Got this in my e-mail!!!!
==================


A resident in the area saw a ball bouncing around kind of strange in a
nearby pond and went to investigate. It turned out to be a flathead
catfish who had obviously tried to swallow a basketball which became stuck in its mouth!!

The fish was totally exhausted from trying to dive, but unable to because the ball would always bring him back up to the surface. The resident tried numerous times to get the ball out, but was unsuccessful. 
He finally had his wife cut the ball in order to deflate it and release the hungry catfish.

Seeing is believing...










































WOW!


----------



## chrisoneal (May 13, 2006)

Holy Cow. That is to cool. I hope the Fish is ok.


----------



## freyedknot (Apr 10, 2004)

he is prolly someones pet in a small pond??


----------



## RAM360 (Apr 22, 2006)

wow, I have heard storries of that happening but never saw pics of it.


----------



## bimhoff07 (Mar 9, 2006)

I got that sent to me via email as well.
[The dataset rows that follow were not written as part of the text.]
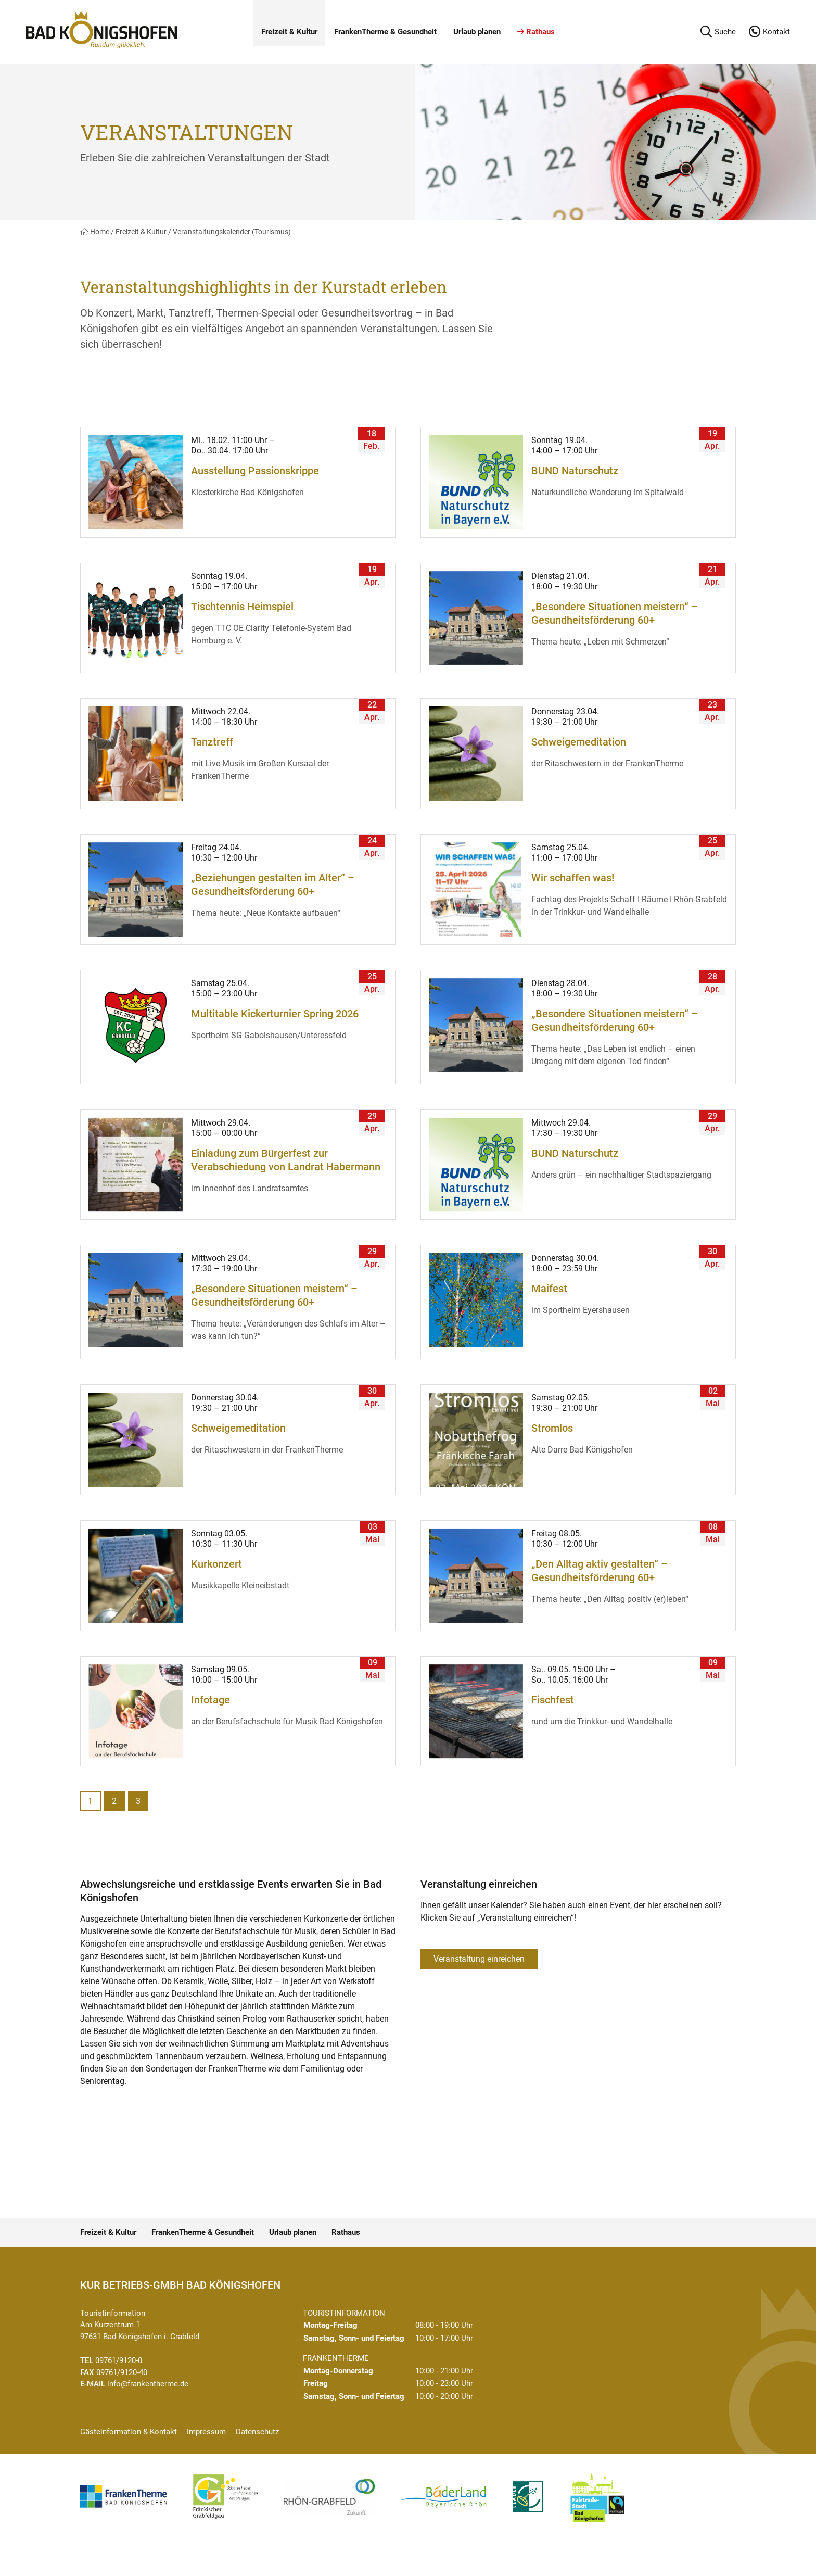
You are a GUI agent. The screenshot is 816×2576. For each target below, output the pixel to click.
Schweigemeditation (578, 742)
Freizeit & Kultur (289, 31)
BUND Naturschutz (574, 470)
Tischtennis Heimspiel (242, 606)
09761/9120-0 (118, 2360)
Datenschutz (257, 2431)
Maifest (549, 1288)
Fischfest (552, 1700)
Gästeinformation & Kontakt (128, 2431)
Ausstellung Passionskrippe (255, 470)
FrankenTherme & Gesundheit (385, 31)
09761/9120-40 (121, 2372)
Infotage (210, 1700)
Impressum (206, 2431)
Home (94, 232)
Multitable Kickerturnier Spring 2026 (275, 1013)
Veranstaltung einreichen (479, 1959)
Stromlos (552, 1428)
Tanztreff (212, 742)
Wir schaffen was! (572, 878)
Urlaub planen (477, 31)
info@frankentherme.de (147, 2384)
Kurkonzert (216, 1564)
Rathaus (536, 31)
Pretty remarkable! I can't believe a cat would attempt to feed on something floating on the surface like that ball would have been. Weird ...


----------



## shuvlhed1 (Apr 13, 2004)

Wow, it's just not as funny the 8,453,981st time I've seen this.

Where's the repost police?


----------



## flathunter (Apr 5, 2004)

that has been posted on here dozens of times in the last couple years..It is kinda neat tho.


----------



## H2O Mellon (Apr 5, 2004)

shuvlhed1 said:


> Wow, it's just not as funny the 8,453,981st time I've seen this.
> 
> Where's the repost police?



I agree w/ ya!


----------



## nomore3putts (Apr 15, 2004)

Sorry... didn't realize this was old material. I guess there's a first time for everyone, as I hadn't seen it before. Don't usually frequent the Cat forum.

Take care!


----------



## H2O Mellon (Apr 5, 2004)

an oldie but a goodie I guess.....


----------



## peple of the perch (Sep 13, 2004)

the first time i saw it i thought it was funny but it is starting to get old


----------